→ **Your instructions**
Your output should be everything below from the line containing "REFORMÁTUS TEMPLOM" down to the line containing "Nr. 15/2012 |", both ends included, copied exactly, with pictures left out.

======== Provided data

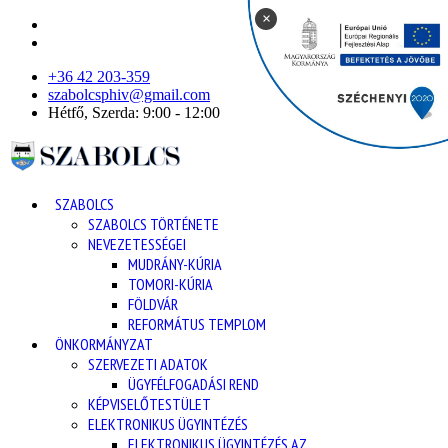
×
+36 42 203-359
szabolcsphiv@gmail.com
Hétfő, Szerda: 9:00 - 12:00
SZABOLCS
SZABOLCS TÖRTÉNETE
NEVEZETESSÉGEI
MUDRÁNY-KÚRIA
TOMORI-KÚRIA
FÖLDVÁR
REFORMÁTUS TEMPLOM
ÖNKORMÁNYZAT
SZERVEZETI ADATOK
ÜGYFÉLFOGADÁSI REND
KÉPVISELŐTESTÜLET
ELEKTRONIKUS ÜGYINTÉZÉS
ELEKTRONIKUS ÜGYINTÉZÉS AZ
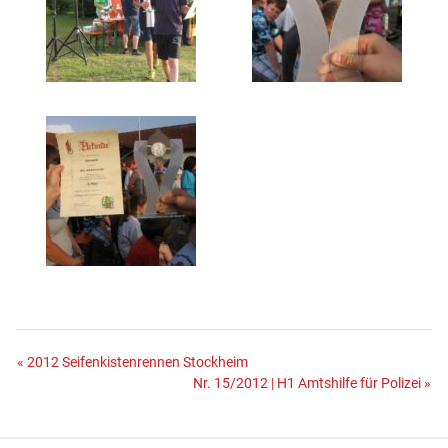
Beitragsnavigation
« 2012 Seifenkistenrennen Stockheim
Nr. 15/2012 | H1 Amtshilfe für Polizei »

================
======== Provided data

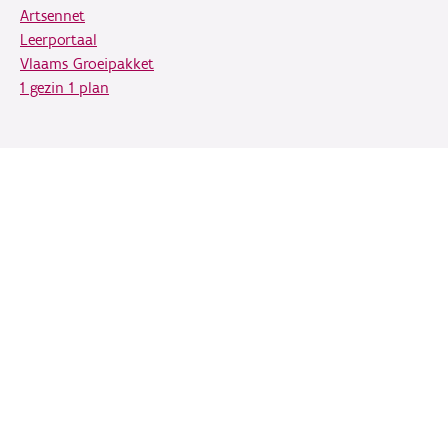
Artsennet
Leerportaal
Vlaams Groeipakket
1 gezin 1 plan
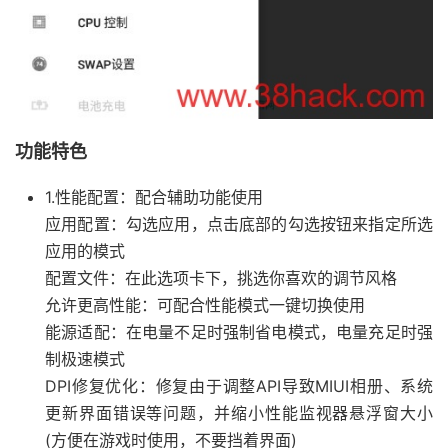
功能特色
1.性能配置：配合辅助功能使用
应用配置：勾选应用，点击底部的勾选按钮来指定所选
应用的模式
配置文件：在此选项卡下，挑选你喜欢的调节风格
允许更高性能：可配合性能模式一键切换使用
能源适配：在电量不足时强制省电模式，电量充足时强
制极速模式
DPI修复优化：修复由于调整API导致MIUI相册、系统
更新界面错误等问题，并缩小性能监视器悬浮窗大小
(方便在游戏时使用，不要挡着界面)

================
======== Provided data

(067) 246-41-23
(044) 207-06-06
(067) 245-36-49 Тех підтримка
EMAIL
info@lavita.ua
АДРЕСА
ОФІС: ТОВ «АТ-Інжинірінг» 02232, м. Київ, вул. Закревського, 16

================

→ **Problem solution**
REFORMÁTUS TEMPLOM
ÖNKORMÁNYZAT
SZERVEZETI ADATOK
ÜGYFÉLFOGADÁSI REND
KÉPVISELŐTESTÜLET
ELEKTRONIKUS ÜGYINTÉZÉS
ELEKTRONIKUS ÜGYINTÉZÉS AZ
Beitragsnavigation
« 2012 Seifenkistenrennen Stockheim
Nr. 15/2012 | H1 Amtshilfe für Polizei »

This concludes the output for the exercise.